Nora arrives just in time and manages to save everyone. Alas, there is no swordfighting. The team escapes – again, without much trouble – although they do have to jump into a rather intimidating river. This isn’t the first time Revolution has felt as though it’s spinning its wheels, but there’s something particularly egregious about “Ties That Bind.” It’s an episode in which a couple forgettable fights can’t distract from the fact that nothing is happening. Aside from Nora’s new trust issues with her sister, we’re right back where we started. OK, minus the necklace, which Mia was able to snag from Aaron and deliver to Strausser.

Oh, and there’s a whole bit about Neville and Monroe. Monroe beats the crap out of Jason for trying to find Charlie, then threatens to send him off to the wastelands of California. (It’s not so bad, guys. You can make right turns on red lights!) Neville’s wife Julia ends up saving the day by shifting the blame to someone else entirely – turns out Col. Faber’s son is a rebel. Monroe executes the young man along with his rebel friends and proceeds to have Faber beaten within an inch of his life. All’s well that ends well!

To be fair, the drama within the Militia is more interesting than anything that’s going on with Miles, Charlie, Nora, or Aaron. It’s still not all that compelling, but at least it seems to be going in some sort of direction. Near the end of the episode, Julia suggests that Monroe is no longer fit to lead, potentially setting up a coup by Neville. I care only insofar as this would give Giancarlo Esposito more to do, but it’s nice to see Julia stepping up her game. There are interesting parallels between Julia and Rachel, two women who sacrifice friends in order to save their sons.

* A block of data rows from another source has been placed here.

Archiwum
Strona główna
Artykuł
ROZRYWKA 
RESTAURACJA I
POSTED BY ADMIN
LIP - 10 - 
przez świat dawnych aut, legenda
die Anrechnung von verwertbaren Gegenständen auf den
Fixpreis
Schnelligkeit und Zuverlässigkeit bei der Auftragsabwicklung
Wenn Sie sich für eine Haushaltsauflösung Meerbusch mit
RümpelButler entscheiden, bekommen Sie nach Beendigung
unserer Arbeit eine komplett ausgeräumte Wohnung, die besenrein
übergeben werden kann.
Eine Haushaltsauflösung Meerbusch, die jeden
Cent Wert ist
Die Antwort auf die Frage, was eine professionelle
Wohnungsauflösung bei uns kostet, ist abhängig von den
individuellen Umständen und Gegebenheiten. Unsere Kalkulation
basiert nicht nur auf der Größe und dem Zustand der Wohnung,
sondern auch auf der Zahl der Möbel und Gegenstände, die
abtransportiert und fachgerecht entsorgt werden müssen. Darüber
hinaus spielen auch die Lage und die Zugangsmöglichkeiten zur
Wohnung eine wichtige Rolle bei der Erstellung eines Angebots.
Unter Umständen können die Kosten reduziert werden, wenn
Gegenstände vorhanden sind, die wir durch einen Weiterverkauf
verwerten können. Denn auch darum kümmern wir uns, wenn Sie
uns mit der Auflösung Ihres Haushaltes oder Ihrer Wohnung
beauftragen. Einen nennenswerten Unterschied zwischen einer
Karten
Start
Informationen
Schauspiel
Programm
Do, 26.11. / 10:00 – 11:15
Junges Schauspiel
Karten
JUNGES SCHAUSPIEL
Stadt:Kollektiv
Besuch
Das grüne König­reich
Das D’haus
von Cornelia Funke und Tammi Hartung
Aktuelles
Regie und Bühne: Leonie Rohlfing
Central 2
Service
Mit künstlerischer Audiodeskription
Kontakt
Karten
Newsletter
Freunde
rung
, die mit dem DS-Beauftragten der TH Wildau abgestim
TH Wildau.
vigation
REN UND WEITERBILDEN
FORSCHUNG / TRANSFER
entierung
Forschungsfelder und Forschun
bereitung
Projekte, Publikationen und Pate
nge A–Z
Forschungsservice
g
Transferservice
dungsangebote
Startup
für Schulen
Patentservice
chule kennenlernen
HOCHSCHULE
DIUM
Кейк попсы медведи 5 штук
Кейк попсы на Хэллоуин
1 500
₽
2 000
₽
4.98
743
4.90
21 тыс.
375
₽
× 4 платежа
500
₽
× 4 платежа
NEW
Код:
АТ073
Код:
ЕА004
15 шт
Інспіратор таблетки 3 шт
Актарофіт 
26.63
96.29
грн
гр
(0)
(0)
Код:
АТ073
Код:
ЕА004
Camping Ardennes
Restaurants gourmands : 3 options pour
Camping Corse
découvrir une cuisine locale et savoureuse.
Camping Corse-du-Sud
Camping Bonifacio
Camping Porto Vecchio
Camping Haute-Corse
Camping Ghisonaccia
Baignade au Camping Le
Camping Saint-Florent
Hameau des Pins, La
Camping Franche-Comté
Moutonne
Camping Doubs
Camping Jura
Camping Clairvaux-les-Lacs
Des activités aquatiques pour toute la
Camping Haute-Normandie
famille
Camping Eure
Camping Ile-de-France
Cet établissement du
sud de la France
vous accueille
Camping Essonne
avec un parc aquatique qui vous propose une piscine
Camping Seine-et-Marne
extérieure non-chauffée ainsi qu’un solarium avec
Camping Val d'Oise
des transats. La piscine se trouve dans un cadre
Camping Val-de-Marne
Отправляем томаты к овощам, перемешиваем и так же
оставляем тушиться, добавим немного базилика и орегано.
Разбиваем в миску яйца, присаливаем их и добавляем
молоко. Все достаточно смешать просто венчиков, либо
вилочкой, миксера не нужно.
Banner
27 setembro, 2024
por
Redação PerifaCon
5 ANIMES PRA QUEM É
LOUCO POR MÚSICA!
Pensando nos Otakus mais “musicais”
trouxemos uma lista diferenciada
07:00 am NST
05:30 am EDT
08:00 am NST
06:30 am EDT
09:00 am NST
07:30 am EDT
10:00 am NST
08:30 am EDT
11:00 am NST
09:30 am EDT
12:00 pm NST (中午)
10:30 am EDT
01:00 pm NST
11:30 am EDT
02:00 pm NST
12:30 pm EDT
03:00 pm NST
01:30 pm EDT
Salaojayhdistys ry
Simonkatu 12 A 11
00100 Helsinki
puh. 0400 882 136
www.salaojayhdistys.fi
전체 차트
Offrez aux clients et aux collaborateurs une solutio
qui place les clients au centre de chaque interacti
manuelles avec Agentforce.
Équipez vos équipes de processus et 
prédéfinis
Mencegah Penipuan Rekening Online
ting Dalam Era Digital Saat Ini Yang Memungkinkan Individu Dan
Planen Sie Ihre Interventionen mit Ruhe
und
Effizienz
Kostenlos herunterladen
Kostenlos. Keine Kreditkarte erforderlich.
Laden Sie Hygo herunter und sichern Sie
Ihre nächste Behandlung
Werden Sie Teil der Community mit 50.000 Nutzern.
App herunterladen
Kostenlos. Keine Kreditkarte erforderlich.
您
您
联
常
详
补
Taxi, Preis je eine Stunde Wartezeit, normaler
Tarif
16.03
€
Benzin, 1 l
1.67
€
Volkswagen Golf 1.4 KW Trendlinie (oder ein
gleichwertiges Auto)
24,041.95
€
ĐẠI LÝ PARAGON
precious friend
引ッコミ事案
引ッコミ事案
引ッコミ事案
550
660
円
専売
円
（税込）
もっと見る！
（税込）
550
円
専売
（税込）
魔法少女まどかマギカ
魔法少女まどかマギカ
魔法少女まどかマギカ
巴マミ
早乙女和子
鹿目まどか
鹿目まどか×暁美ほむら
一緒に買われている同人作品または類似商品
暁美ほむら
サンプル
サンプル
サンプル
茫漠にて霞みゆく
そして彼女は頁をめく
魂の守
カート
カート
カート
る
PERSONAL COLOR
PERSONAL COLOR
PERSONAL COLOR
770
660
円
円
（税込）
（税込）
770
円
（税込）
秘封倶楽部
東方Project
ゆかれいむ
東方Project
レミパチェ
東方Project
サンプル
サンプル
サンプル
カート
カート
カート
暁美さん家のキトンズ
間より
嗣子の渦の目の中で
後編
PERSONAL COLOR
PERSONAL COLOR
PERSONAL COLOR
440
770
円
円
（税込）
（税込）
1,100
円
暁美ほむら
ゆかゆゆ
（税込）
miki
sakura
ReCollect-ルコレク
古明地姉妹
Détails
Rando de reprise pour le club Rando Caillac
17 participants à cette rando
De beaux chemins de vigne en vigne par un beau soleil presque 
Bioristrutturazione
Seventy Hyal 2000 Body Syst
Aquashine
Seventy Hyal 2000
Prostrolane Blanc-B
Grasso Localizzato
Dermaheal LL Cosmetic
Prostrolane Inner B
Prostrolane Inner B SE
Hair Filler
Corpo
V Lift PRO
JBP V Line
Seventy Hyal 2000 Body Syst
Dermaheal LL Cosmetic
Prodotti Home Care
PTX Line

Speaking of, Rachel now has to figure out whether to help Monroe activate his magical pendant or to find a quick way out of Philadelphia. The latter seems next to impossible, especially if she wants to keep Danny at her side. I’m interested in Rachel’s conflict and the moral ambiguity of her position, but I’m not convinced Revolution will find a way to pull this off. Just when I think the show is about to get interesting, it starts spinning in circles. That’s not the kind of revolution we’ve been promised.